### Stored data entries
= = = =

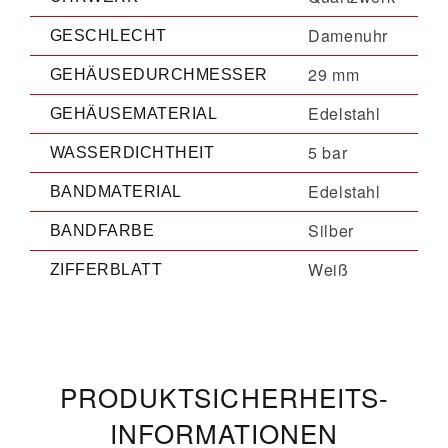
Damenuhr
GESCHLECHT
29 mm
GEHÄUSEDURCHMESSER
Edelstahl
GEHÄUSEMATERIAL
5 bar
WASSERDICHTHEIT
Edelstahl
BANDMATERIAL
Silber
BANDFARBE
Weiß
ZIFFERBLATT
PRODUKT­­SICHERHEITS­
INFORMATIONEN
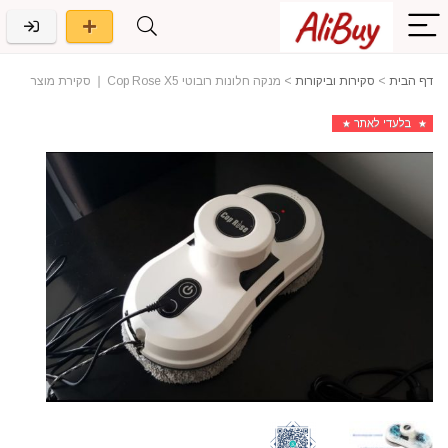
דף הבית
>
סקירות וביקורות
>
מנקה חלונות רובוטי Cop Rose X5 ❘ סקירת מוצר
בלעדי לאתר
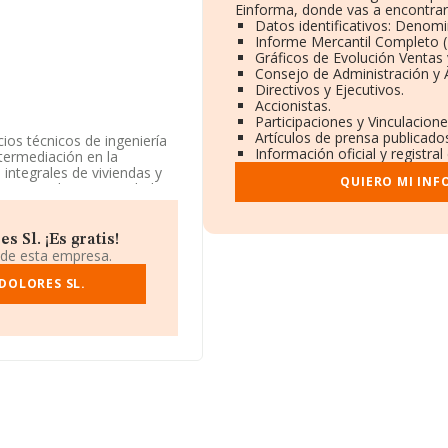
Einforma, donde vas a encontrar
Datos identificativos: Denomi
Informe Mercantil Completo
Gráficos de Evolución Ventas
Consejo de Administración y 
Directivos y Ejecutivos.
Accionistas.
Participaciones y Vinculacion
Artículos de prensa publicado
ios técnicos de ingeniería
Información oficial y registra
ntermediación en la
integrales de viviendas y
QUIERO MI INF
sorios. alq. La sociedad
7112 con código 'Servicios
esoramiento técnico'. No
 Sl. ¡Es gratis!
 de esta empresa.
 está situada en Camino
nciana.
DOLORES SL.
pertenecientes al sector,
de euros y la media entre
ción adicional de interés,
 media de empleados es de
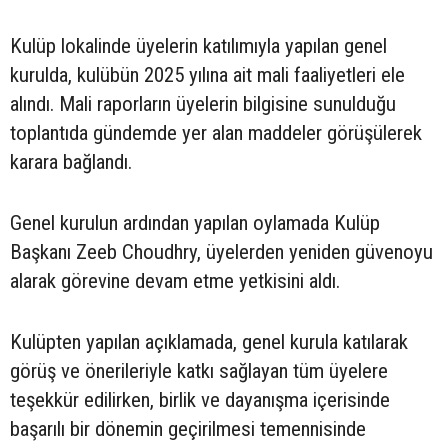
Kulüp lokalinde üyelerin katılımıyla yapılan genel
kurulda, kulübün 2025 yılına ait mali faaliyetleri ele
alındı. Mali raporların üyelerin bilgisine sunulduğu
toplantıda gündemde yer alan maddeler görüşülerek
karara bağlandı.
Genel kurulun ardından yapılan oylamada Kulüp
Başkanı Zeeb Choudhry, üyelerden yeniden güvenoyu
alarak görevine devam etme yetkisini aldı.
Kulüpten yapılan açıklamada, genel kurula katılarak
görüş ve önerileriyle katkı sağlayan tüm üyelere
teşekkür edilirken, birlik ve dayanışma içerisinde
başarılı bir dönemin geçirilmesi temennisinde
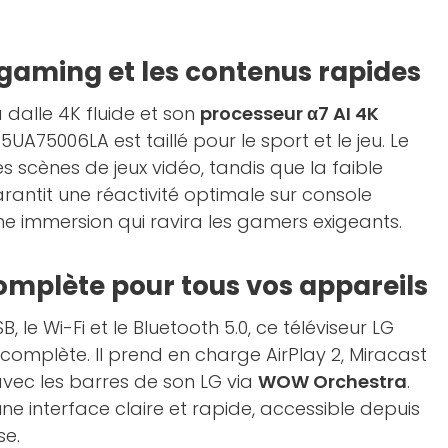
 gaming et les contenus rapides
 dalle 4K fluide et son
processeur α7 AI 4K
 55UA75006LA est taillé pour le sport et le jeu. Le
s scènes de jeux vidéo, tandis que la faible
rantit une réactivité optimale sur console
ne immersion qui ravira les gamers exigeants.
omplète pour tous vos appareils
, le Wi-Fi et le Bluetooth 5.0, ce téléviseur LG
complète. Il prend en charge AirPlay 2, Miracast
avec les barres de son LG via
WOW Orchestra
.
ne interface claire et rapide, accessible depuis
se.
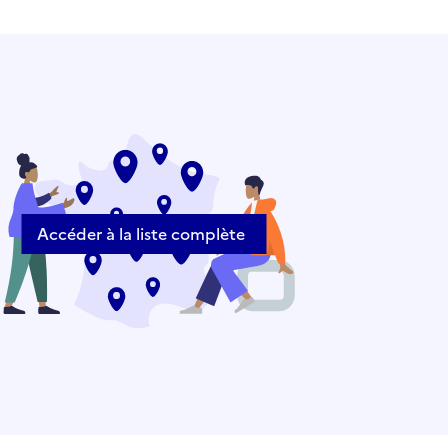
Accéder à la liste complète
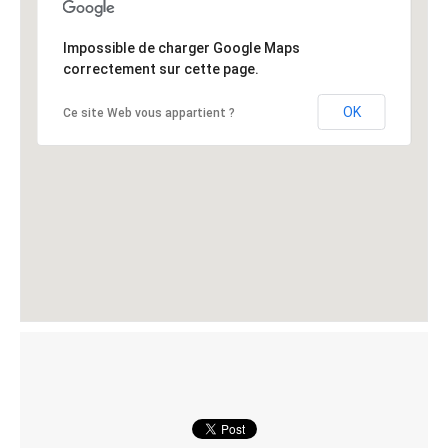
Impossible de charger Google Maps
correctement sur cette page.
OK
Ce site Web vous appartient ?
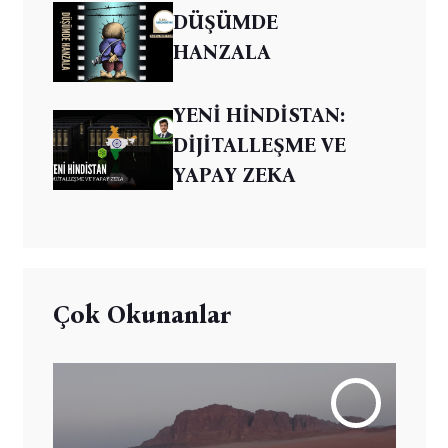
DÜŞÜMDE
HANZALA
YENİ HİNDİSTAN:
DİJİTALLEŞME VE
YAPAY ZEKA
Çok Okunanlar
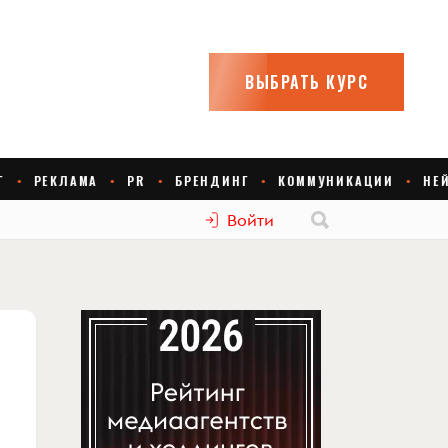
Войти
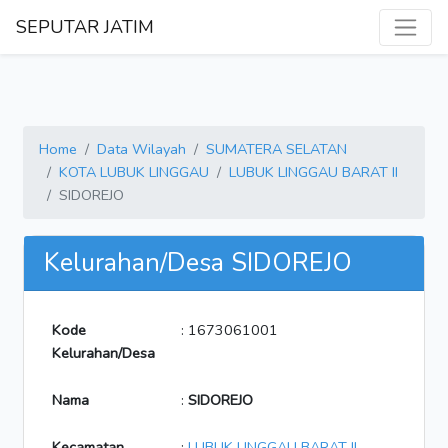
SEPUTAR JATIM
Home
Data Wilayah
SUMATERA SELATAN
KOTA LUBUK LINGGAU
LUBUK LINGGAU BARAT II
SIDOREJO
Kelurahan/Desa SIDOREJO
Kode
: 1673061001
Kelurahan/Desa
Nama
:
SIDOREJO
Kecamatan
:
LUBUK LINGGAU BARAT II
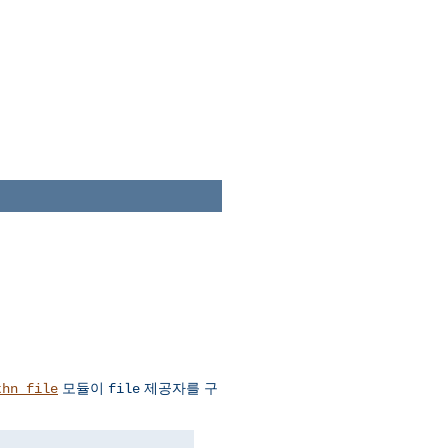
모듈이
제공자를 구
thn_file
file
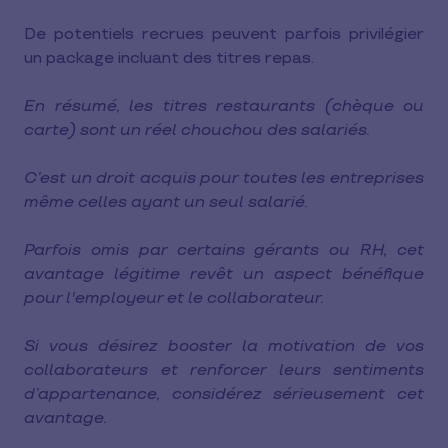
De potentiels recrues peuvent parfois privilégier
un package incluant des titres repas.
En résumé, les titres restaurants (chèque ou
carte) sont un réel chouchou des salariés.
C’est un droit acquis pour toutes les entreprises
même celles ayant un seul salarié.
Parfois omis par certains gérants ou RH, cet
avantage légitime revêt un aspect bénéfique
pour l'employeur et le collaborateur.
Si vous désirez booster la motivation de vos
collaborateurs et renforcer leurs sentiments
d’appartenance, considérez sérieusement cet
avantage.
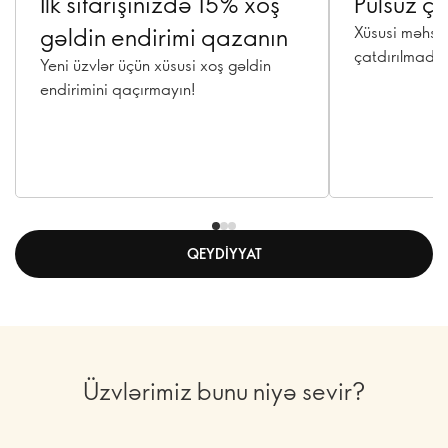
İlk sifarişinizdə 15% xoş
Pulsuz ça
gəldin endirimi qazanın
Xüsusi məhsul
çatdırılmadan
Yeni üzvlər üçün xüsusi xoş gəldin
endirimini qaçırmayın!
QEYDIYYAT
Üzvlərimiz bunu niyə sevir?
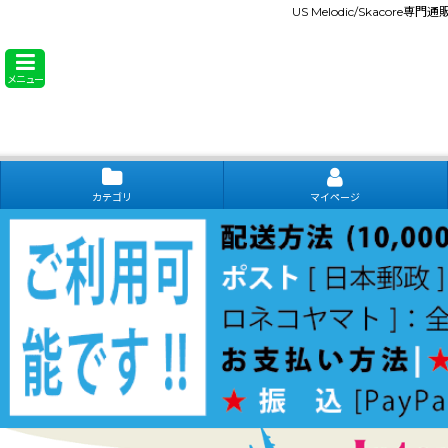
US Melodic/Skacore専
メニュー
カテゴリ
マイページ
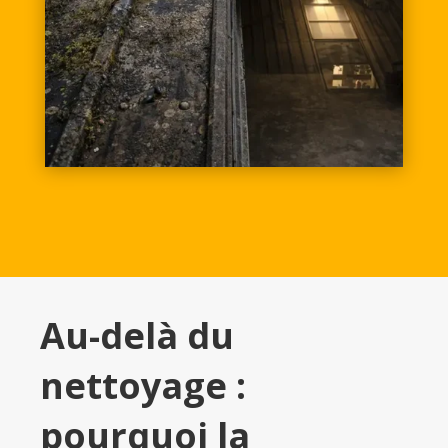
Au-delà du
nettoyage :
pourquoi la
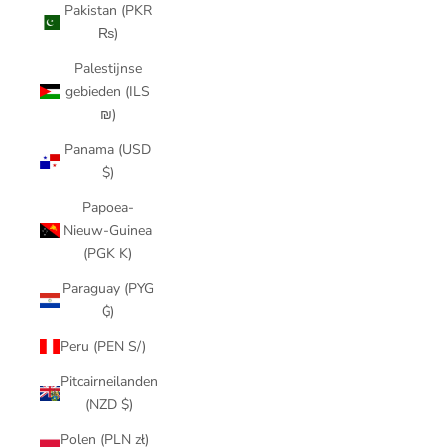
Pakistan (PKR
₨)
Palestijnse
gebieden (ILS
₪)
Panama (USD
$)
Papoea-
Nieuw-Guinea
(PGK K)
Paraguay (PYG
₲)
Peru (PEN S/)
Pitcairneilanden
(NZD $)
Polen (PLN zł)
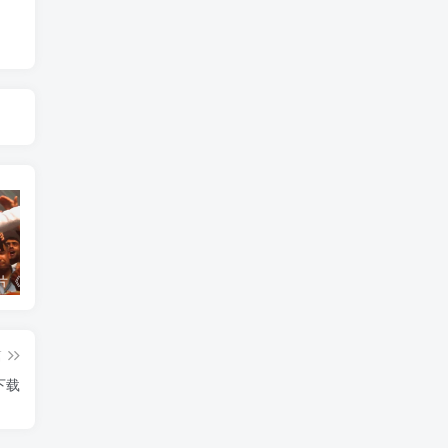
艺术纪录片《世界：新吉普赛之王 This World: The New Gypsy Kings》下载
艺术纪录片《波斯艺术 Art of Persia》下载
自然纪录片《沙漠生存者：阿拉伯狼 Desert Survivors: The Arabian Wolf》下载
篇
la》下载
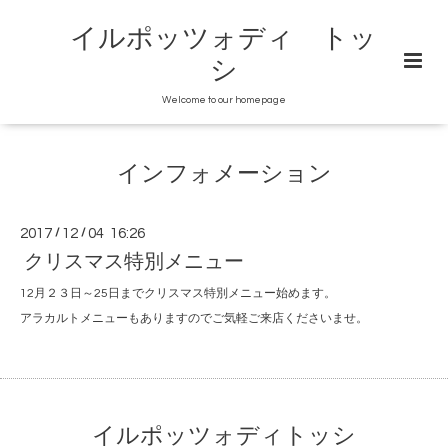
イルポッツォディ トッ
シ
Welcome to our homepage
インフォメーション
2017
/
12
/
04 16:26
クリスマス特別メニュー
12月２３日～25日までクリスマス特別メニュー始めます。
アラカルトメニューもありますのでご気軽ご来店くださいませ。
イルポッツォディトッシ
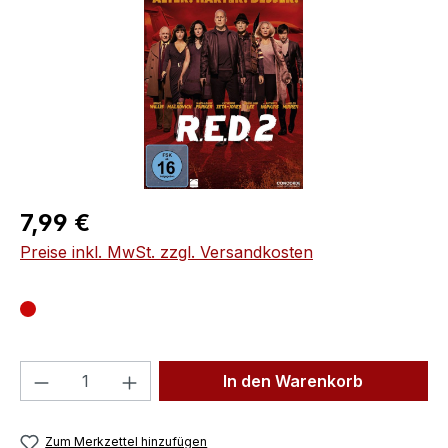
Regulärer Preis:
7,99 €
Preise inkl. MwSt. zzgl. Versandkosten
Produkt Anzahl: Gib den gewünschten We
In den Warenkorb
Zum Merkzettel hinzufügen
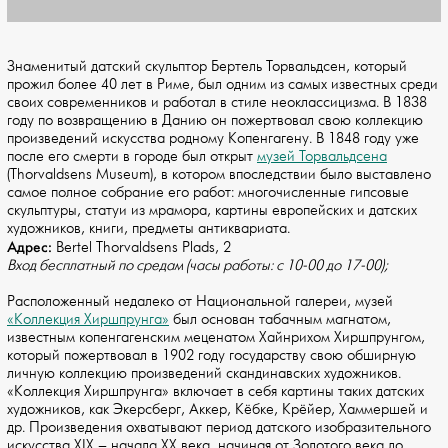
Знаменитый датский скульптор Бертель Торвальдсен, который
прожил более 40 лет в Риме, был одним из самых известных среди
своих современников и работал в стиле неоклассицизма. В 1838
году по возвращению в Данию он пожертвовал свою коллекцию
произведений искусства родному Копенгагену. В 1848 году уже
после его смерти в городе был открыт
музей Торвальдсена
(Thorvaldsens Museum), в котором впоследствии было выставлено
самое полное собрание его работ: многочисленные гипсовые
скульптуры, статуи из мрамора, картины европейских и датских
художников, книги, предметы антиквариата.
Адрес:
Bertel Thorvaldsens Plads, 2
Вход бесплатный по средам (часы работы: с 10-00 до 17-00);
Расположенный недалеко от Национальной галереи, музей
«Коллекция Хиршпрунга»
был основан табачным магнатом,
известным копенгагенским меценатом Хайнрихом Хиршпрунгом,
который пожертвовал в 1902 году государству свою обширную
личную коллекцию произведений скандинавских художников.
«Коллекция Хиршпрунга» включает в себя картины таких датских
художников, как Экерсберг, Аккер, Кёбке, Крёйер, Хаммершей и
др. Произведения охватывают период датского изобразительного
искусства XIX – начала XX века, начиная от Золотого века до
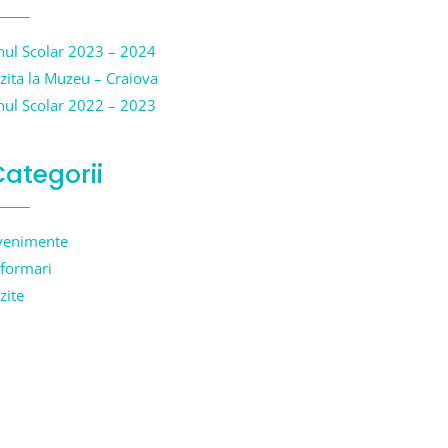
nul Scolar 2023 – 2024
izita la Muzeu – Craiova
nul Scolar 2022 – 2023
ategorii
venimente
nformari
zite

= = = =

### Your goal
Using the records above, repeat exactly the run of lines that starts with the line with "avantage légitime revêt un aspect bénéfique" and goes on through the line with "Polen (PLN zł)"; omit each picture.

### Result for this task
avantage légitime revêt un aspect bénéfique
pour l'employeur et le collaborateur.
Si vous désirez booster la motivation de vos
collaborateurs et renforcer leurs sentiments
d’appartenance, considérez sérieusement cet
avantage.
İlk sifarişinizdə 15% xoş
Pulsuz ça
gəldin endirimi qazanın
Xüsusi məhsul
çatdırılmadan
Yeni üzvlər üçün xüsusi xoş gəldin
endirimini qaçırmayın!
QEYDIYYAT
Üzvlərimiz bunu niyə sevir?
US Melodic/Skacore専
メニュー
カテゴリ
マイページ
Au-delà du
nettoyage :
pourquoi la
Pakistan (PKR
₨)
Palestijnse
gebieden (ILS
₪)
Panama (USD
$)
Papoea-
Nieuw-Guinea
(PGK K)
Paraguay (PYG
₲)
Peru (PEN S/)
Pitcairneilanden
(NZD $)
Polen (PLN zł)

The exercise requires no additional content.